Monday, November 20, 2006

The Annual Chronicle Presidential Salary Survey

By Richard Vedder

This morning, the Chronicle of Higher Education's annual survey of university president salaries is out. The findings continue trends in the last few years: compensation is up, and increased use of non-traditional forms of pay are evident -- performance pay, deferred compensation, and other perks. The prosperity of higher ed is continuing to show up in the pay of the leaders of our institutions.

Moreover, two other trends appear to be continuing:

1. Salaries in research universities are rising much faster than in liberal arts colleges or schools with modest graduate work.

2. Presidential salaries are growing faster than those of mainline employees, including faculty, at least at the more prestigious institutions, not to mention the employment income of ordinary Americans.

In the four years 2000-1 to 2004-05, average presidential compensation at the research universities rose nearly 40 percent, or well over 8 percent a year. In inflation-adjusted terms, the annual rate of increase was about five percent a year, well above compensation growth in the economy as a whole. For private liberal arts colleges, however, the typical increase in inflation adjusted terms was more like 2-3 percent a year, one-half as much.

Higher Education Establishment types would note corporate leader salaries are rising even faster, that the job of college president is getting harder, and that the risks of getting discharged are rising, increasing the "combat" pay dimensions of the job. There is some truth in all of this.

At the same time, however, these trends are very worrisome and troublesome in other regards. Higher education professes to be a higher calling. We subsidize it rather than tax it. The public sacrifices to allow it to exist and flourish beyond what strictly market forces would dictate. University presidents are perceived by the public that subsidizes schools to be more akin to governors of states or ministers or priests --performing public services, for which they can expect to be comfortably paid, but not opulently so. I suspect most people believe a good university president of a fairly large institution should have the income of a highly successful doctor or lawyer, perhaps a $250,000 to $300,000 salary, a nice car, and maybe a stately presidential home for use while in office. If the president wants to earn perhaps another $50,000 to $100,000 a year serving on a corporate board, that is okay too. We want to reward our university presidents reasonably well, but not at the level of corporate executives. When salaries get over, say, $500,000 a year, and, in some cases, over $1 million annually, we have every right to wonder: are the public subsidies we give universities increasingly ending up as "economic rent", payments beyond what is necessary to have the service performed? Are university presidents selfless servants of the public trust, or money-hungry entrepreneurs? Why are we dropping money out of airplanes over college campuses, if the keepers of the purse are increasingly giving the money to themselves?

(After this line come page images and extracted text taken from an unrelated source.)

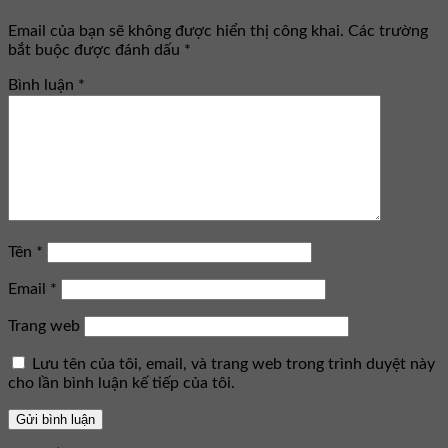
Email của bạn sẽ không được hiển thị công khai.
Các trường
bắt buộc được đánh dấu
*
Bình luận
*
Tên
*
Email
*
Trang web
Lưu tên của tôi, email, và trang web trong trình duyệt này
cho lần bình luận kế tiếp của tôi.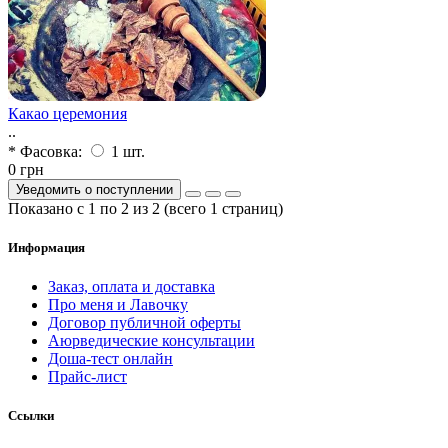
Какао церемония
..
* Фасовка:
1 шт.
0 грн
Уведомить о поступлении
Показано с 1 по 2 из 2 (всего 1 страниц)
Информация
Заказ, оплата и доставка
Про меня и Лавочку
Договор публичной оферты
Аюрведические консультации
Доша-тест онлайн
Прайс-лист
Ссылки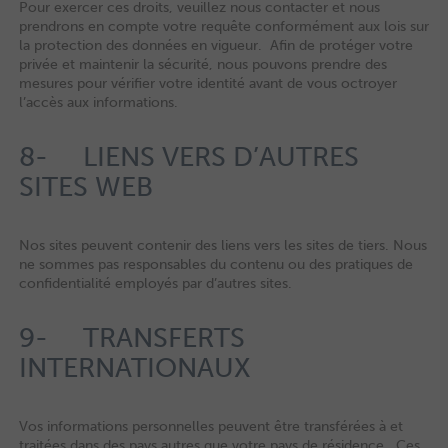
Pour exercer ces droits, veuillez nous contacter et nous
prendrons en compte votre requête conformément aux lois sur
la protection des données en vigueur. Afin de protéger votre
privée et maintenir la sécurité, nous pouvons prendre des
mesures pour vérifier votre identité avant de vous octroyer
l’accès aux informations.
8- LIENS VERS D’AUTRES
SITES WEB
Nos sites peuvent contenir des liens vers les sites de tiers. Nous
ne sommes pas responsables du contenu ou des pratiques de
confidentialité employés par d’autres sites.
9- TRANSFERTS
INTERNATIONAUX
Vos informations personnelles peuvent être transférées à et
traitées dans des pays autres que votre pays de résidence. Ces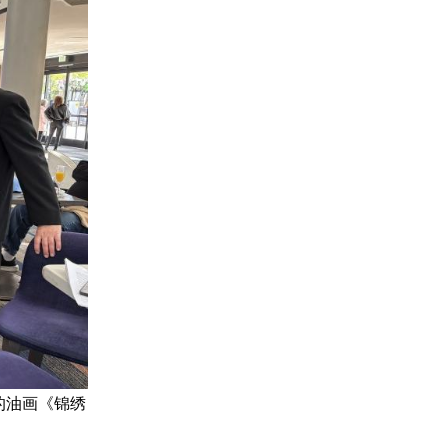
建南的油画《锦绣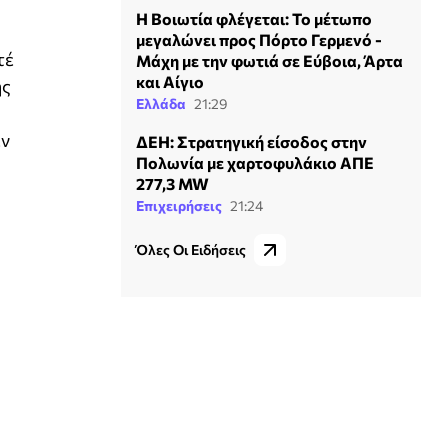
Η Βοιωτία φλέγεται: Το μέτωπο
μεγαλώνει προς Πόρτο Γερμενό -
τέ
Μάχη με την φωτιά σε Εύβοια, Άρτα
και Αίγιο
ης
Ελλάδα
21:29
εν
ΔΕΗ: Στρατηγική είσοδος στην
Πολωνία με χαρτοφυλάκιο ΑΠΕ
277,3 MW
Επιχειρήσεις
21:24
Όλες Οι Ειδήσεις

Also, why is it that teaching institutions are treated with far less opulence than research ones? Why do CEOs of big budget teaching institutions make less than CEOs of similarly sized research ones? Are federal research grants increasingly economic rents, something I have long suspected? The new congressional leadership may ask: why do we keep giving tax subsidies and grants to institutions that seem intent on allocating funds to bigger and bigger rates of compensation increase, even while universities operate in a stealth and inefficient fashion, raising tuition fees double the rate of inflation?

5 comments:

superhiker said...

Worrisome indeed. But I'll wait to take care of the $1 million/yr. university presidents until after taking care of the CEOs looting the big corporations for $10 million or $100 million or more -- often for no other service than running the companies they run into the ground, or merging them with some other company, and taking the golden parachute.

TC said...

Sin #1 - There is too much money available.

Sin #2 - The allocation of funds is problematic.

Whoever is responsible for allocating funds within the College or University needs to be "water-boarded."

In this epistle, CCAP is looking under the right rocks. If CCAP continues doing this, the question of where the money is going will develop quite clearly I should think.

(For productivity issues I would start with the burn rate of money and compare it with other colleges and univesities. there is some difficulty in doing this.)

superhiker said...

Actually, I've seen what happens when you do a search for a high position -- having sat on a couple of search committees for such positions -- and you don't offer the market rate. You get a very disappointing set of applications.

One may not like what the market is telling you, but you ignore it at your peril.

superhiker said...

"should have the income of a highly successful doctor or lawyer, perhaps a $250,000 to $300,000 salary"

Rich, you don't have a clue about what a "highly successful doctor or lawyer" makes these days.